The major Wall Street investment bank JPMorgan has revised its price targets and ratings for several Bitcoin mining stocks, including CleanSpark and Riot Platforms.
The adjustments in ratings were made in response to the recent surge in Bitcoin’s price and the hashrate of the Bitcoin network, coupled with specific news related to each company. This information was detailed in a research report released on Friday and reported on by CoinDesk.
In light of the 12% increase in Bitcoin prices and a 2% rise in the network hashrate since the bank’s last review, JPMorgan has raised the spot BTC price used in its calculations to $44,000, up from the previous $38,000.
Simultaneously, the bank elevated its baseline network hashrate assumption to 485 EH/s, an increase from the previous 475 EH/s established in the last review.
The hashrate of the Bitcoin network has consistently risen throughout 2023, reaching 470 EH/s as of the publication on Monday.
In the revised evaluations, JPMorgan downgraded CleanSpark, trading on Nasdaq under the ticker CLSK, shifting its rating from “overweight” to “neutral.” Additionally, the bank lowered the price target on the stock to $8, down from the earlier assessment of $9.
The rationale behind this decision was explained by noting that CleanSpark shares had experienced a remarkable surge of over 130% in the past month, reaching what the bank deemed a fair valuation.
In contrast, Riot Platforms (RIOT) underwent an upgrade from an “underweight” to a “neutral” rating, accompanied by an increased price target of $12, up from the previous $8.
Meanwhile, JPMorgan maintained its “overweight” rating on Iris Energy (IREN), underscoring its position as the preferred choice in the sector. Additionally, the bank raised its price target for Iris Energy to $9.50, up from the earlier assessment of $9.
JPMorgan optimistic about Bitcoin ETF
In October of this year, an analyst report from JPMorgan, led by Nikolaos Panigirtzoglou, reiterated the expectation that the SEC would likely approve multiple spot Bitcoin ETFs within 2023. The report also issued a cautionary note, suggesting that the SEC might face legal challenges if it were to reject these ETFs.

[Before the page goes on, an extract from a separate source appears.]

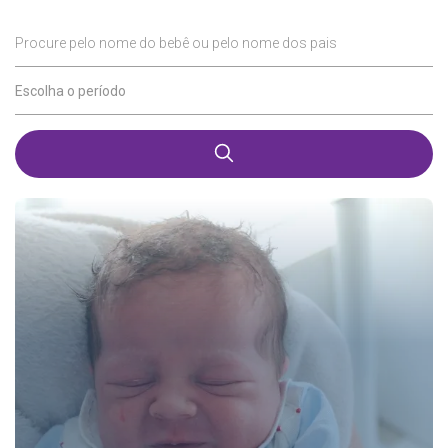
Procure pelo nome do bebê ou pelo nome dos pais
Escolha o período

Panigirtzoglou stated, “We believe that a new legal battle on the issue of spot Bitcoin ETF approval is not something that the SEC would be willing to face again,” underscoring the potential reluctance of the SEC to engage in a legal dispute on this matter.
In earlier assessments, Bloomberg Intelligence analysts Eric Balchunas and James Seyffart expressed a high level of confidence, stating a 90% likelihood of the SEC approving an ETF by January of the following year.